Saturday, May 4, 2013

Jury duty

I have jury duty Monday, and I have to confess I tried to get out of it, but my psychiatrist wouldn't give me the excuse.

I know it's my civic duty, and I realize since I'm self-employed and won't be missing any paid days, but the last two times I've done this were either personal disasters or felt like it. I felt maybe I should have a pass this time?  Just when it seemed I've been running my days right.


I have ADHD, a mind that still wanders without warning and a mood disorder. I know while medicated those will be minimized, but they're still not what you would call a normal range. I walk in public spaced out thinking about my plots and characters.

For attention deficit, I have to generate a list all day. Write out tasks to do, and check the list frequently to make sure I'm still on track. Of course, I might even forget to check the list. It's the first time in my life I've been so successful at it. Now I'll just to list one thing, jury duty. It throws me out of practice.

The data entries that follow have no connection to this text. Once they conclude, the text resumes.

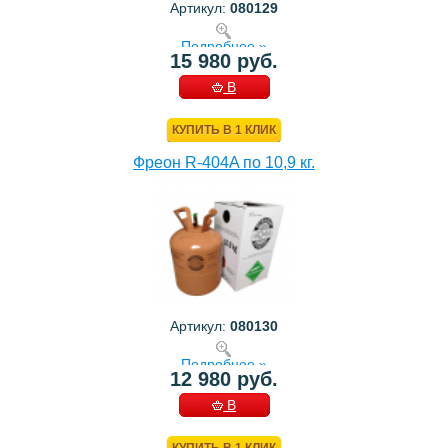
Артикул:
080129
Подробнее »
15 980 руб.
В
КОРЗИНУ
КУПИТЬ В 1 КЛИК
Фреон R-404A по 10,9 кг.
Артикул:
080130
Подробнее »
12 980 руб.
В
КОРЗИНУ
КУПИТЬ В 1 КЛИК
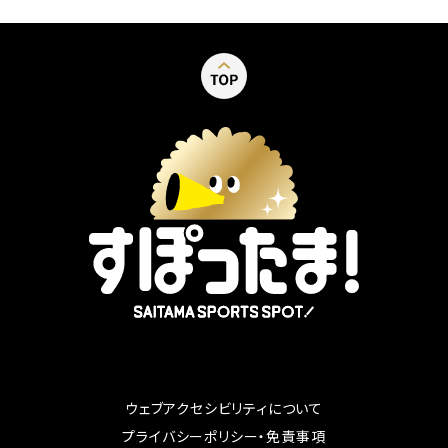
ウェブアクセシビリティについて
別ウィンドウで開く
プライバシーポリシー・免責事項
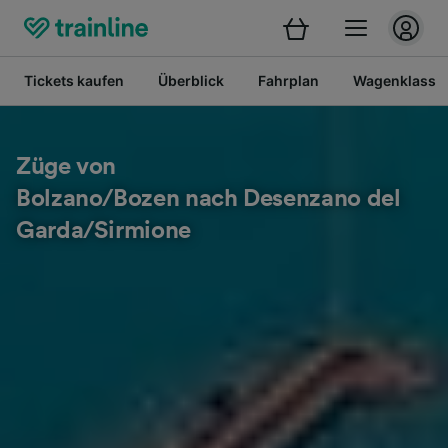
Tickets kaufen
Überblick
Fahrplan
Wagenklasse
Züge von
Bolzano/Bozen nach Desenzano del
Garda/Sirmione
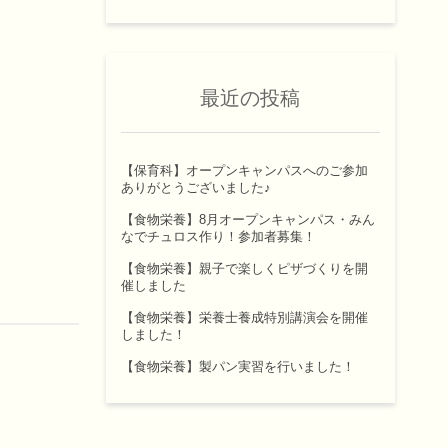
最近の投稿
【保育科】オープンキャンパスへのご参加
ありがとうございました♪
【食物栄養】8月オープンキャンパス・みん
なでチュロス作り！参加者募集！
【食物栄養】親子で楽しくピザづくりを開
催しました
【食物栄養】栄養士養成特別講演会を開催
しました！
【食物栄養】製パン実習を行いました！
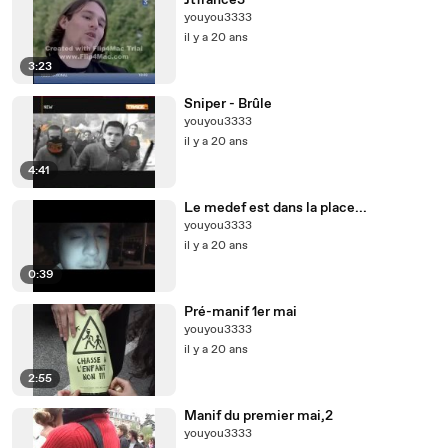
Jtfrance3
youyou3333
il y a 20 ans
3:23
Sniper - Brûle
youyou3333
il y a 20 ans
4:41
Le medef est dans la place...
youyou3333
il y a 20 ans
0:39
Pré-manif 1er mai
youyou3333
il y a 20 ans
2:55
Manif du premier mai,2
youyou3333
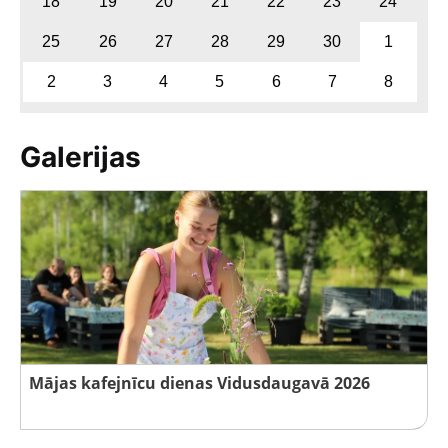
18
19
20
21
22
23
24
25
26
27
28
29
30
1
2
3
4
5
6
7
8
Galerijas
Mājas kafejnīcu dienas Vidusdaugavā 2026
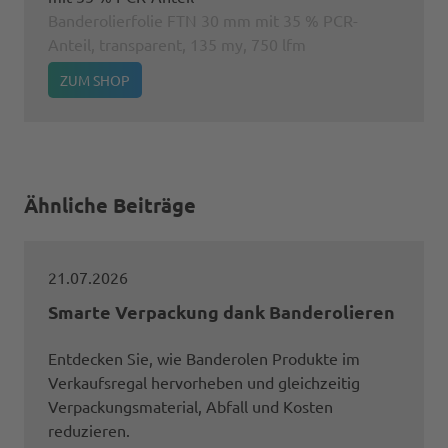
Banderolierfolie FTN 30 mm mit 35 % PCR-
Anteil, transparent, 135 my, 750 lfm
ZUM SHOP
Ähnliche Beiträge
21.07.2026
Smarte Verpackung dank Banderolieren
Entdecken Sie, wie Banderolen Produkte im
Verkaufsregal hervorheben und gleichzeitig
Verpackungsmaterial, Abfall und Kosten
reduzieren.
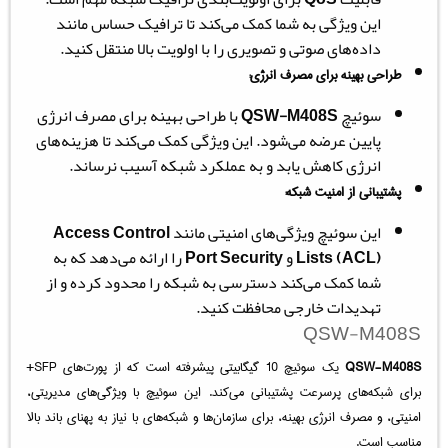
این ویژگی به شما کمک می‌کند تا ترافیک حساس مانند
داده‌های صوتی و تصویری را با اولویت بالا منتقل کنید.
طراحی بهینه برای مصرف انرژی:
سوئیچ
QSW-M408S
با طراحی بهینه برای مصرف انرژی
پایین عرضه می‌شود. این ویژگی کمک می‌کند تا هزینه‌های
انرژی کاهش یابد و به عملکرد شبکه آسیب نرساند.
پشتیبانی از امنیت شبکه:
این سوئیچ ویژگی‌های امنیتی مانند
Access Control
Lists (ACL)
و
Port Security
را ارائه می‌دهد که به
شما کمک می‌کند دسترسی به شبکه را محدود کرده و از
تهدیدات خارجی محافظت کنید.
QSW-M408S
QSW-M408S
یک سوئیچ 10 گیگابیتی پیشرفته است که از پورت‌های SFP+
برای شبکه‌های پرسرعت پشتیبانی می‌کند. این سوئیچ با ویژگی‌های مدیریتی،
امنیتی، و مصرف انرژی بهینه، برای سازمان‌ها و شبکه‌های با نیاز به پهنای باند بالا
مناسب است.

Now, about the last two times. One thing I hate about it is the judge always wants to make me the foreman. The first one was just depressing. The guy was found in a home he shouldn't have been in, he was covered in blood from stabbing the victim, he admitted at the scene he was "protecting his home" (jealous because his ex was there with the victim) , and the jury hung. This was right after OJ, and there were too many parallels. The jury split along racial lines, and some jurors weren't going to vote guilty for anything.  I made a mistake of taking a vote first. To my surprise, it was a tie. Unlike Twelve Angry Men, after people declared, neither side moved.

The second time, it was a grand jury. The prosecutor hated me. It was meeting 2-3 days a week for a three months. Every other Friday was sex crime day, meaning I went into the weekend wanting to slit my wrist. Then, midway through, I had a psychotic break. I couldn't shake the feeling that a friend was a serial rapist at large. That put me through months of anxiety and paranoia, not to mention, as it always is with a psychosis after it's over, shame. Meanwhile, I was a poor juror. I ended up on heavy psych meds for the first time in my life.

Okay, maybe I'm better medicated now; maybe I'm not entitled to get out of it, but my reasoning isn't selfish. I don't think I served well either time.

At the time, however, they were definitely less boring than my real job. Prior to this, I had union positions which provided pay for jury duty. I wish there were professional jurors rather than rotating amateurs in. It's a lot of responsibility. You could take away somebody's freedom for life, or even take away the person's life. That's at least as much responsibility as a surgeon or firefighter, or police officer, without any training.

I guess this is all I'm going to say if I get chosen for a case, until it's well over.  They warn you not to talk about cases, and I guess blogging would qualify.